AMD has announced an FPGA-based accelerator card with ultra-low-latency Ethernet ports, specifically designed for high-frequency financial trading. Like all such cards, the Alveo UL3524 accelerator card pairs an FPGA with several high-speed, low-latency Ethernet ports, which terminate in four QSFP-DD cages. Each QSFP-DD cage is driven by eight GTF TX/RX transceiver pairs that terminate in the FPGA. The important specification for this card is the low Ethernet transceiver latency, which AMD claims is less than 3ns, which AMD claims is seven times better latency performance than “previous FPGA technology.” In financial technology (fintech) applications like high-speed trading, every added nanosecond of latency translates into profit losses. Big ones.

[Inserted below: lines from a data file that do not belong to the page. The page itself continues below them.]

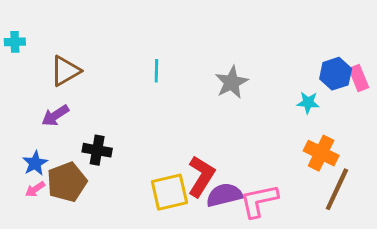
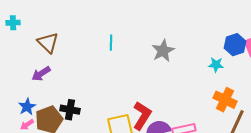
brown triangle: (65, 71) -> (48, 43), turned -45
black cross: (97, 150) -> (70, 110), moved

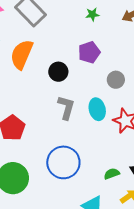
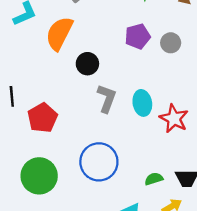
black circle: (58, 72) -> (87, 64), moved
gray circle: (116, 80) -> (171, 43), moved

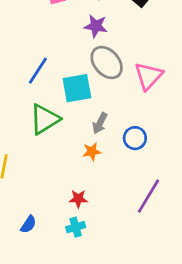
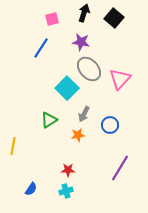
blue line: (38, 71) -> (41, 48), moved
cyan square: (77, 88) -> (67, 88), turned -35
green triangle: (45, 119) -> (49, 120), moved, size x0.7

One significant aspect of the Alveo UL3524 accelerator card is that it’s built around a custom-designed FPGA: the Virtex UltraScale+ XCVU2P. This FPGA incorporates newly developed GTF transceivers with sub-3ns latency. The “previous technology” AMD is using for comparison is the company’s GTY transceiver technology, which is available in several Virtex UltraScale+ FPGAs. (I’m guessing the “F” in GTF stands for “fast.”) However, do not bother to look for the XCVU2P FPGA in the Virtex UltraScale+ product selection guide. It’s not there. The XCVU2P FPGA is currently available only on the Alveo UL3524 accelerator card. The smallest FPGA listed in AMD’s Virtex UltraScale+ product table is the XCVU3P, and neither that FPGA nor any other Virtex UltraScale+ FPGA listed in the table have GTF serial transceivers.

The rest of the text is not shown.